Gabriel Leblanc n'a pas réussi à convaincre le tribunal de le sortir de prison.

Le tribunal a perdu confiance en Gabriel Leblanc

Le Jonquiérois Gabriel Leblanc demeure incarcéré. Ses larmes, sa volonté d'arrêter de consommer des stupéfiants par lui-même et ses regrets n'auront pas été suffisants pour que le tribunal lui accorde une remise en liberté. La confiance n'est plus là.
Le juge Michel Boudreault, de la Cour du Québec, a refusé la demande de l'accusé en raison de garanties insuffisantes et de la possibilité qu'il ne soit pas présent à la cour lorsque cela sera nécessaire.
L'individu de 26 ans de la rue Sainte-Famille à Chicoutimi a été arrêté le 21 août après avoir menacé de mort son père et d'avoir pointé des couteaux en sa direction. 
L'événement a créé un certain émoi dans les logements de la rue Sainte-Famille, à Jonquière, au point où un voisin a demandé à Leblanc de refermer son couteau avant d'appeler les policiers de la Sécurité publique de Saguenay.
Lorsque les patrouilleurs sont arrivés sur place, ils ont trouvé un homme désorganisé, qui leur disait de le tirer.
« Les policiers ont dû sortir leur arme, car ils pouvaient penser qu'il était armé. Lorsqu'il a vu les agents, il a levé les bras dans les airs et leur a dit de le tirer. Il avait de l'écume au coin de la bouche et avait les cheveux mouillés par la sueur », a expliqué Me Karen Inkel, du bureau du Directeur des poursuites criminelles et pénales (DPCP).
Me Marie-Ève St-Cyr, en défense, a fait entendre son client en lui précisant qu'il ne devait pas parler des faits de la cause, car il s'exposait à se faire poser des questions par la Couronne.
Leblanc n'a pas écouté les conseils de son avocate et a accusé son père de le maltraiter et de lui faire la vie dure.

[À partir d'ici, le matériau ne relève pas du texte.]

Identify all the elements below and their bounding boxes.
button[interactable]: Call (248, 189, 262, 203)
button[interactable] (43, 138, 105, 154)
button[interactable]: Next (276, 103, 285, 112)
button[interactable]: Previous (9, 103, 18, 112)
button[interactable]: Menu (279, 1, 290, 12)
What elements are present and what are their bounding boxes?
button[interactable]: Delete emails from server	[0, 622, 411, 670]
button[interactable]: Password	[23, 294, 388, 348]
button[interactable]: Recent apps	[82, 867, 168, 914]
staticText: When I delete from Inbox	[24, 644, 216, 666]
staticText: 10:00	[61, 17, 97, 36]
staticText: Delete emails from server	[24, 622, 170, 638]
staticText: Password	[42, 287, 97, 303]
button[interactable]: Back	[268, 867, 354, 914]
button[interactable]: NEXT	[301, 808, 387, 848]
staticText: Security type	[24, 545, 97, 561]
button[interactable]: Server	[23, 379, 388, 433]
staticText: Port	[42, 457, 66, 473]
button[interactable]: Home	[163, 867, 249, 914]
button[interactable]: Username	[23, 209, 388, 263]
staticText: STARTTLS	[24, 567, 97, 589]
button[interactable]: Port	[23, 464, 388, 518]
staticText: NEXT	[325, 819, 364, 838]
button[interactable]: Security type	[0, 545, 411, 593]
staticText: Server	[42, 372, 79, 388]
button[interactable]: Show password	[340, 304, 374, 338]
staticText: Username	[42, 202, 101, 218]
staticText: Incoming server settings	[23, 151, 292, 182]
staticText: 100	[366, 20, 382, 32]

« Il a arrêté de boire depuis quelques mois et c'est difficile. Il s'en prend à moi parce que je consomme quelques joints et que je prends des peanuts (métamphétamines) à l'occasion. Mais je n'aurais jamais piqué mon père. Je ne lui ferais pas de mal. »

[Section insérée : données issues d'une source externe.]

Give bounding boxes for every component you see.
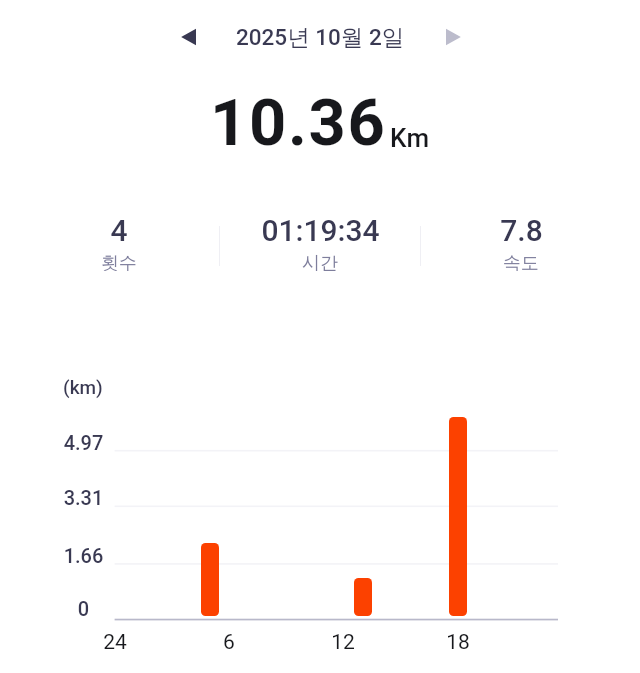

« Je regrette mes actes. Mais je ne veux pas aller en prison, m'emmurer. Je vais arrêter de consommer. Je l'ai fait depuis quatre jours. Je suis capable. Je ne veux pas de thérapie », a précisé Leblanc, qui a fourni une adresse à Verdun.
Lors de l'exposé des faits, Gabriel Leblanc a fait de nombreux signes de tête pour dire que la version des policiers n'était pas vraie, pas plus que celle du voisin. Il a ajouté qu'il n'avait pas quatre couteaux en sa possession, mais uniquement trois.
Le juge Boudreault n'a pas eu besoin d'entendre les arguments de Me Inkel pour rendre sa décision. Il a rejeté du revers de la main les faibles garanties fournies par la défense.
« Votre détention est justifiée par le fait que je dois assurer votre présence au tribunal et que l'adresse fournie n'est pas convaincante. Vous croyez que vos amis vont vous accueillir, mais vous n'avez pas vérifié. L'autre point, je suis persuadé que si je vous remets en liberté, vous allez commettre une infraction criminelle, car vous avouez fumer un joint en vous levant le matin », a ainsi justifié le magistrat.
Leblanc est reparti vers le bloc cellulaire en pleurant et en disant qu'il était pour tout perdre. Son procès devrait avoir lieu le 28 août.